Grandma disappeared around the corner, into the dim shadows of the other arm of the sleeping porch where the cupboard of strange smells stood. She hurried to it, extracting three small Mason jars, which she carried into the house to the kitchen.

At the stove she measured a teaspoon of whatever was in each jar into a saucepan of water and began heating it, stirring it with a spoon. As the water started to simmer, it gave off a peculiar and pleasant odor. I thought there was some mint in it, but I couldn’t identify the rest, and when I sidled past Grandma to have a look at the jar labels, she suddenly took note of me.

“What are you doing up?” she asked. “Get to bed. Up in your aunt’s room tonight. She’s in your bed,” she told me as if I were not aware of this.

I didn’t want to upset her further, so I slipped back out to the sleeping porch and climbed onto Mama’s bed. There were no lights on except in the kitchen and dining room. Some small illumination filtered through to the porch, but mostly we saw by the faint light of the lavender late evening sky.

“Why don’t we call the doctor?” I asked Mama.

“Because there’s nothing he can do but make trouble,” Mama said. She sat on a chair now, beside Aunt Betty’s bed, holding the other woman’s cold white hand.

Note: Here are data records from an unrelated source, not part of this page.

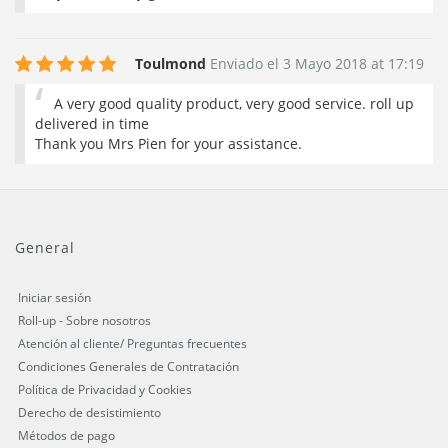
Toulmond
Enviado el 3 Mayo 2018 at 17:19
A very good quality product, very good service. roll up
delivered in time
Thank you Mrs Pien for your assistance.
General
Iniciar sesión
Roll-up - Sobre nosotros
Atención al cliente/ Preguntas frecuentes
Condiciones Generales de Contratación
Política de Privacidad y Cookies
Derecho de desistimiento
Métodos de pago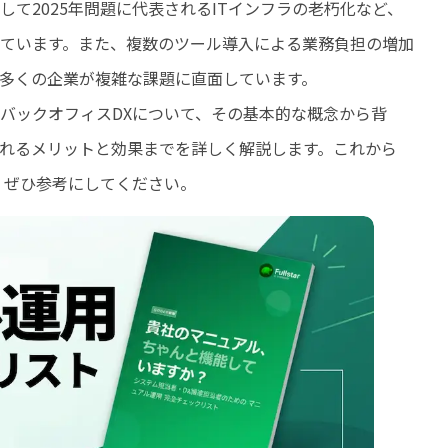
て2025年問題に代表されるITインフラの老朽化など、
ています。また、複数のツール導入による業務負担の増加
多くの企業が複雑な課題に直面しています。
バックオフィスDXについて、その基本的な概念から背
れるメリットと効果までを詳しく解説します。これから
、ぜひ参考にしてください。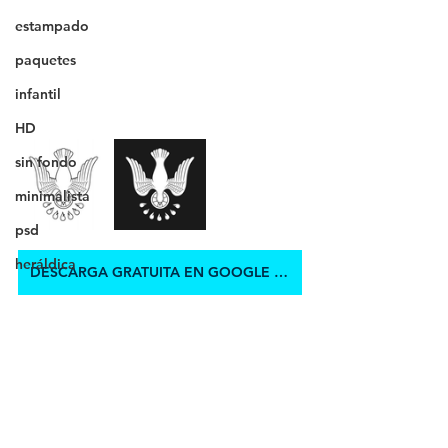
estampado
paquetes
infantil
HD
sin fondo
minimalista
psd
heráldica
DESCARGA GRATUITA EN GOOGLE DRIVE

Grandma emerged from the deeper shadows at the opposite end of the porch, a big cup held in both her hands, its rich potpourri preceding her, dispelling the doomsday odor of blood in the air.

“I think it’s cool enough to give her,” Grandma said. “Get the pillows from my bed and put them under her head.”

Not moving, and barely breathing, I watched as Grandma spooned tea into Aunt Betty. From the backyard came the smell of a cigar. Grandpa was sitting there, out of the way.

The individual hours became lost in the dark. Certain moments flickered like fireflies. Mama said, “We’re out of pads.” Grandma said, “There’s a length of cotton flannel in the sideboard.” Later, I think, Aunt Betty sighed, “Stanley, is that you?” Mama whispered, “Sweet Jesus.” Grandma did not reprimand her for using the Lord’s name.